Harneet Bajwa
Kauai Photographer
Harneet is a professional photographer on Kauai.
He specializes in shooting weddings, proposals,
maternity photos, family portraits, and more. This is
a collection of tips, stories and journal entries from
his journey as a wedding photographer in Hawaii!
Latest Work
--------------------------------------------------
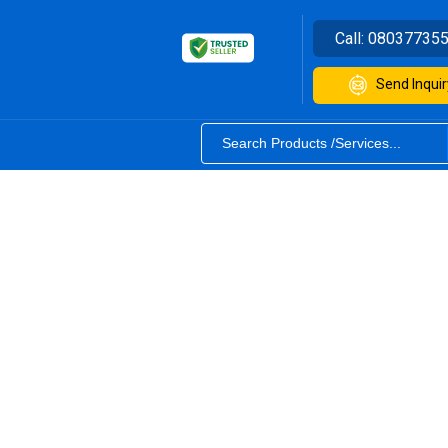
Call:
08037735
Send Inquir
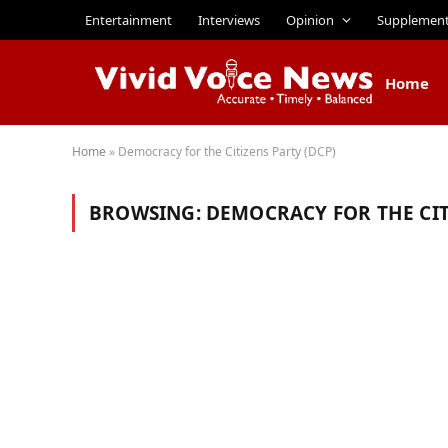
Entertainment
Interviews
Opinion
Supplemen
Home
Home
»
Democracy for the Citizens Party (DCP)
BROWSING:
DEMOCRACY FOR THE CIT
--------------------------------------------------
WHAT THE EXERCISE ASKS: What is needed is an exact copy of the lines above, from the one containing "Harneet Bajwa" through the one containing "Latest Work", with nothing added.

RESPONSE BOX:
Harneet Bajwa
Kauai Photographer
Harneet is a professional photographer on Kauai.
He specializes in shooting weddings, proposals,
maternity photos, family portraits, and more. This is
a collection of tips, stories and journal entries from
his journey as a wedding photographer in Hawaii!
Latest Work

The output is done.